Tagore began drawing and painting late on life, when he was 63.  (The show is called Late Harvest.)  There’s no denying his passion for the media.  He completed over 2,500 works before he died.  Some are vivid graphically, with a palette of inky blacks and surreal earth-tones.  But there’s little spatial and emotional complexity in them, and they feel more like illustrations than drawings.  Because many feature naturalistic figures in flattened backgrounds, and have a dreamy, symbolic cast, they reminded me of drawings by Francesco Clemente.  But Clemente’s drawings are erotically and mythologically charged.  They seem naive at first glance and then pull you deep inside.  Tagore’s drawings are simply appreciated and forgotten.

No artwork manufactured before the nineteenth century was meant to be displayed in a museum; it was meant to be out in the world, and almost always integrated with architecture.  We’re all accustomed to seeing classical Greek and Roman statuary as relics, and their oldness and brokenness makes them powerfully romantic.  These ancient and precious things, we think, have been battered by history.  But the show of Gandharan art at the Asia Society Museum is frustrating because the work is very literally fragmented.  The bits of stone statuary on display are so small and so incomplete that it’s difficult to imagine what kind of power they originally possessed.

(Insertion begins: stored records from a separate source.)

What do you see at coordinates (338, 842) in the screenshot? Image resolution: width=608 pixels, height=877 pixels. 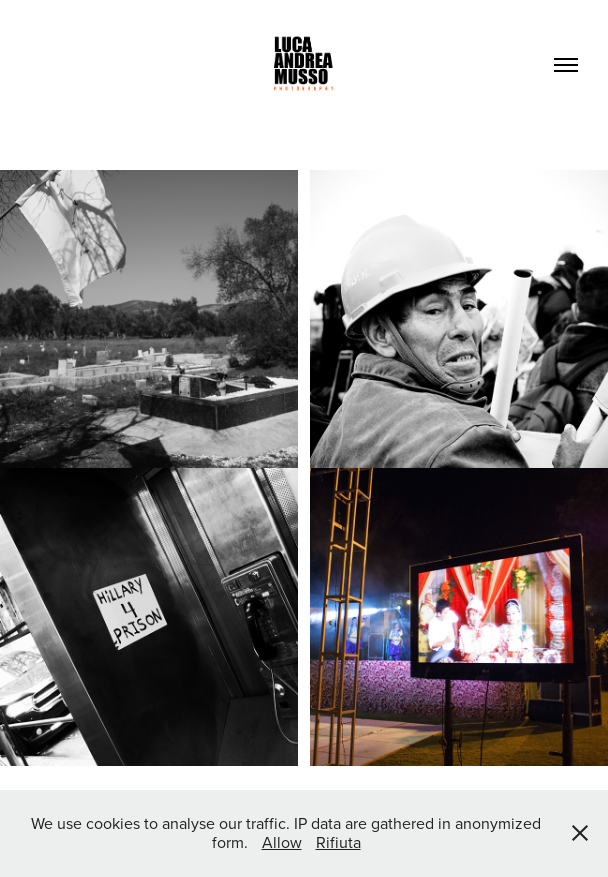 I see `Rifiuta` at bounding box center [338, 842].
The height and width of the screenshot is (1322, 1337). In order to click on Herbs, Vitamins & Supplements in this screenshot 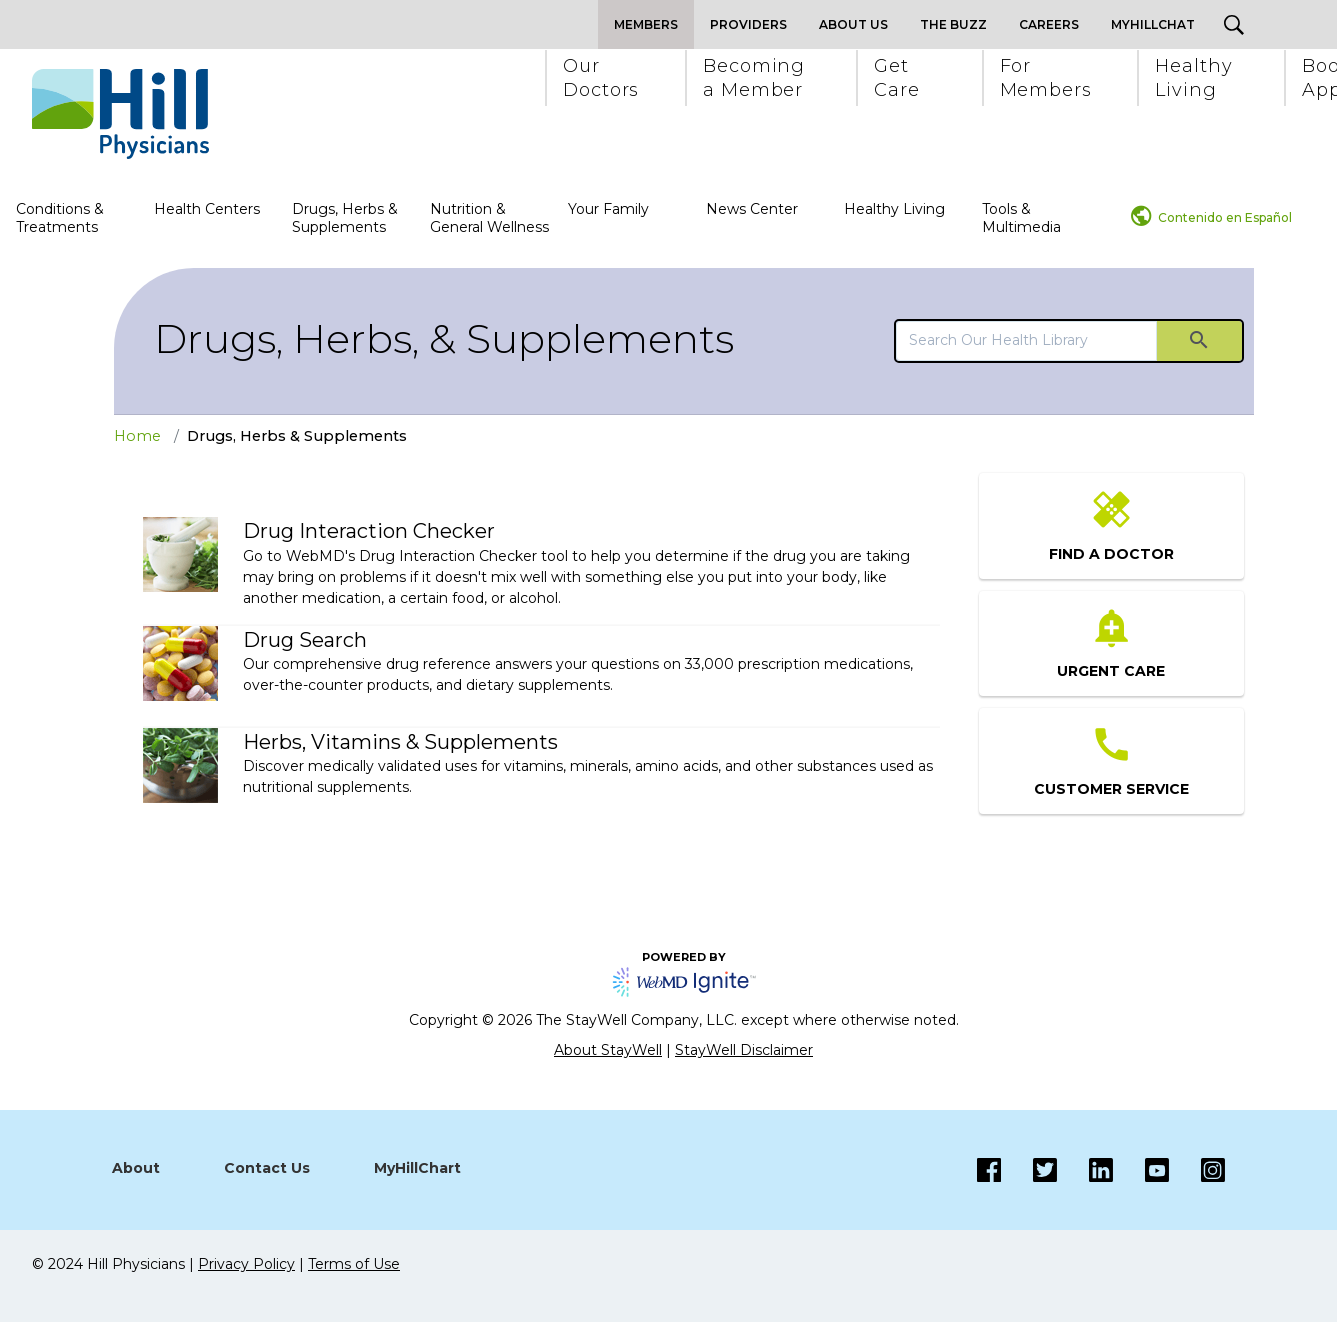 , I will do `click(400, 742)`.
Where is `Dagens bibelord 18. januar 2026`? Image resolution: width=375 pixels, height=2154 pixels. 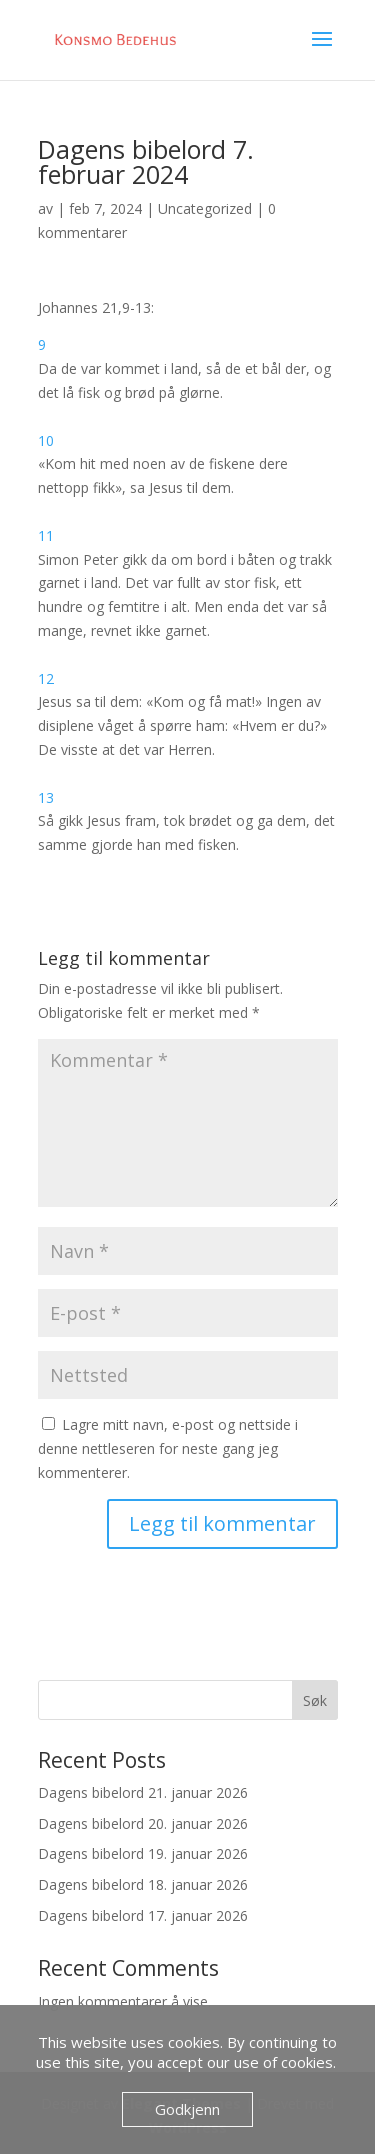 Dagens bibelord 18. januar 2026 is located at coordinates (143, 1884). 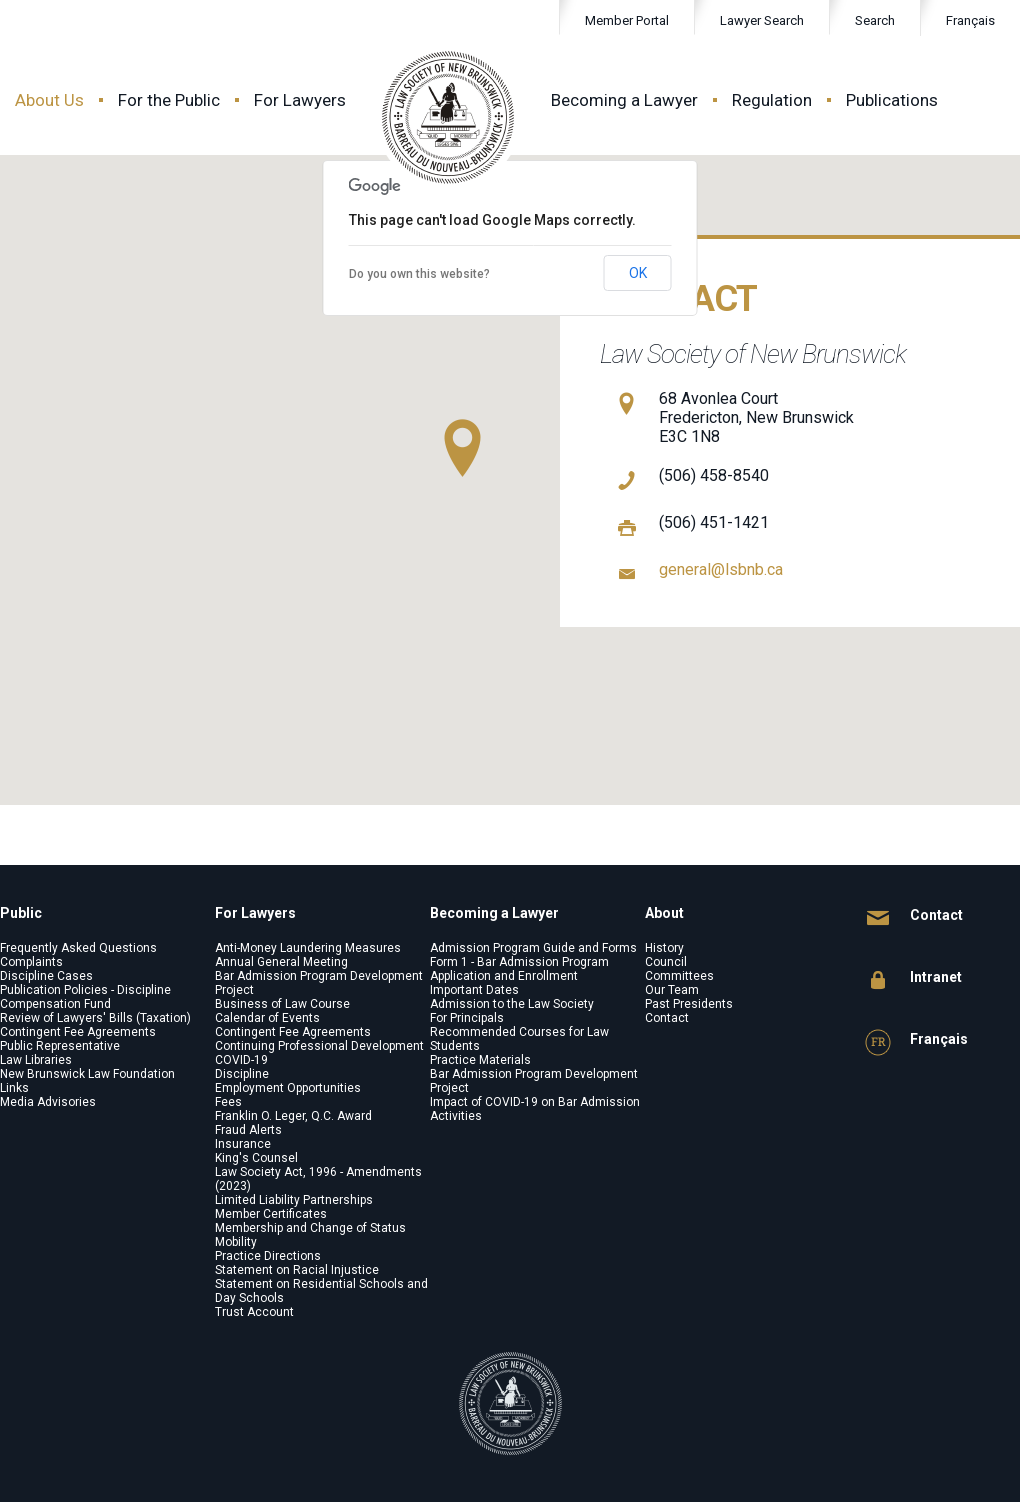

The exhibit included pieces of stone that once served as stair risers, room dividers, pillars, false dormers, and friezes.  Each has been ripped from its original structure and pinned to the museum wall.  Some, like the figures of Buddha, are effecting.  Some, like the tiny panel above, that illustrates Maya’s dream of Buddha entering her womb in the form of an elephant, are tantalizing.  But each piece is just one flash of something.  Some pieces of sculpture, particularly those that were once part of friezes, were almost certainly intended to be appraised from below, from the side, or in dark shadow.  When seen straight on, in bright lights, as they are now, their compositions become strangely distorted and overbearing.  Each scrap is engaging, but hints at something much larger.